Task to complete
Work out how many lines in the entries contain the string "Oana", and give nothing but that number.

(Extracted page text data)
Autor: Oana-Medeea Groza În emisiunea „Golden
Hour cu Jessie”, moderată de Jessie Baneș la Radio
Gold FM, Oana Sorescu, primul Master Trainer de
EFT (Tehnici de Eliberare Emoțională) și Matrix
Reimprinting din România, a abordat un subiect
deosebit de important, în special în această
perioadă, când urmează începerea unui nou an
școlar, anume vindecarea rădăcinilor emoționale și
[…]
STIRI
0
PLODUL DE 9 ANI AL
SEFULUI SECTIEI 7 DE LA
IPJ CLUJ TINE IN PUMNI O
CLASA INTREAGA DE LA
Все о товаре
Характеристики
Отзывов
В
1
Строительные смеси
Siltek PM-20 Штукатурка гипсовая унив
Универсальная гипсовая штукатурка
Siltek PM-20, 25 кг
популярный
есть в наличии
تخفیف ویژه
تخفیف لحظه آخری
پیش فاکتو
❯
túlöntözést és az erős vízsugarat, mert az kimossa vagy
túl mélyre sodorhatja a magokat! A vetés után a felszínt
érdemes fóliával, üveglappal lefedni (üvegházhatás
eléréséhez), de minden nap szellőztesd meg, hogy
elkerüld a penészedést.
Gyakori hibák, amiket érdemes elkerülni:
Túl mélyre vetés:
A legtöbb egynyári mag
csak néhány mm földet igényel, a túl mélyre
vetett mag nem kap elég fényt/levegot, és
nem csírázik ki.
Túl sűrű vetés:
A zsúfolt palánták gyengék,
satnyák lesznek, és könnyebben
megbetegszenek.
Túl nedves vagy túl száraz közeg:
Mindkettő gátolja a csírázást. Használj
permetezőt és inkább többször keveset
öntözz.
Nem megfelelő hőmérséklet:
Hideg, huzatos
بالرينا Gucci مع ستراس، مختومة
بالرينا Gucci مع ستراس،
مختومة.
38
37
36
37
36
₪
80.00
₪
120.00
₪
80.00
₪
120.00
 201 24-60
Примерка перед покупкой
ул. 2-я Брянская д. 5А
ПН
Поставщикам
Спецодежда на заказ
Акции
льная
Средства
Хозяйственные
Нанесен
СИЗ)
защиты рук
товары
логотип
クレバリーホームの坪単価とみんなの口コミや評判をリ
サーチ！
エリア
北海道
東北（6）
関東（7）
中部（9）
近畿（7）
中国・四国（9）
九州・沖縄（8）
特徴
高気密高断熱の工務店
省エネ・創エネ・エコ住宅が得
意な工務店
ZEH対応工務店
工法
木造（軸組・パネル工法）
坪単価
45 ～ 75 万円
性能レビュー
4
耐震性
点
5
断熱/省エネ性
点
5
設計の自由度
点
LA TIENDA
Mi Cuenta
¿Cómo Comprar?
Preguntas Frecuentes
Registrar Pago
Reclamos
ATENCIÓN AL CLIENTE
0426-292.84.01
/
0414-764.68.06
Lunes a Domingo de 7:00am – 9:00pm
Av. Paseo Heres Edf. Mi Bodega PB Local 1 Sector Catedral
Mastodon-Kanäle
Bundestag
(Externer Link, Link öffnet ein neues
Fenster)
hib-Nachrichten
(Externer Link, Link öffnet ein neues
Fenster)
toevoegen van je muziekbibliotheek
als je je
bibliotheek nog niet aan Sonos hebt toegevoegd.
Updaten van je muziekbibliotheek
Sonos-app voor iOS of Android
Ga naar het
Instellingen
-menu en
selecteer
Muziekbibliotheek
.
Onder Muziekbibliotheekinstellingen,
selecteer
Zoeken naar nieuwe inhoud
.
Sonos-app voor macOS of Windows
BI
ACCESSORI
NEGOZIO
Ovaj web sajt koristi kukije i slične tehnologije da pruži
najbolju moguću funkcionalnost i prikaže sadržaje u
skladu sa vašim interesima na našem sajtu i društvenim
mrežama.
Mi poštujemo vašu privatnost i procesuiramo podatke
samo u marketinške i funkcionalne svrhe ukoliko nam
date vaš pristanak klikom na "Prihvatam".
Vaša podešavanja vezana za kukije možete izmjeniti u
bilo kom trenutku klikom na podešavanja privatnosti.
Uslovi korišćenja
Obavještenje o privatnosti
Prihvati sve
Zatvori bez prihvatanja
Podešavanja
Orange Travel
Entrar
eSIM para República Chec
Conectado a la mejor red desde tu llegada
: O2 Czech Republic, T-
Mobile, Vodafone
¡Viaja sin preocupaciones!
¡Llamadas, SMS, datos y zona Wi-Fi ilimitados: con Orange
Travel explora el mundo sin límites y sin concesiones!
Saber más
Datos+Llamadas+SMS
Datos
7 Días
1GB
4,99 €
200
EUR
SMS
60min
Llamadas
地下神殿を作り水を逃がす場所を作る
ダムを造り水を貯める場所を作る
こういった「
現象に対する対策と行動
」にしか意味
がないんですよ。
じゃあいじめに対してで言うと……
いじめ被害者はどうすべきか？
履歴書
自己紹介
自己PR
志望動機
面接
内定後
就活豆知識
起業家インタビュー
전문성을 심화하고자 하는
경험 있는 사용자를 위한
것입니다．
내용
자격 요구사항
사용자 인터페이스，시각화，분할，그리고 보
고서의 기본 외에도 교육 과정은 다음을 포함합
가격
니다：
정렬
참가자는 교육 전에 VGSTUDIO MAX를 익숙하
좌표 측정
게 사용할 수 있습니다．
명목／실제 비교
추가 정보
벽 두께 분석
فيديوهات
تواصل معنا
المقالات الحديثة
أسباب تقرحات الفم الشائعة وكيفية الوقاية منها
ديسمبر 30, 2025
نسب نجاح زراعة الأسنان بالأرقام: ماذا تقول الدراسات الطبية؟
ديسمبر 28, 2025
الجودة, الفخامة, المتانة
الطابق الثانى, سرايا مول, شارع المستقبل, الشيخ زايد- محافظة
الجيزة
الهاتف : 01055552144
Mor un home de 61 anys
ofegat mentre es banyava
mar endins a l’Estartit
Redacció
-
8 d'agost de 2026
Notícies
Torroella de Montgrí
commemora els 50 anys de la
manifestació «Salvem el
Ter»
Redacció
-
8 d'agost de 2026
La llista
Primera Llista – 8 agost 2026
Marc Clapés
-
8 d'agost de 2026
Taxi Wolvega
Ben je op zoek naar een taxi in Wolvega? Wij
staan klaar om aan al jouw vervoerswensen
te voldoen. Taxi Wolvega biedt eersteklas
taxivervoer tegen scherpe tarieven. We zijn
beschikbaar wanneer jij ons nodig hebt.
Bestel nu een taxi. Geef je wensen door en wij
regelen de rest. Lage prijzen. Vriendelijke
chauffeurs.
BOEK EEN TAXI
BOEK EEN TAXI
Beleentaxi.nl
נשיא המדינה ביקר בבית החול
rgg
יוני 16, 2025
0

Task output
2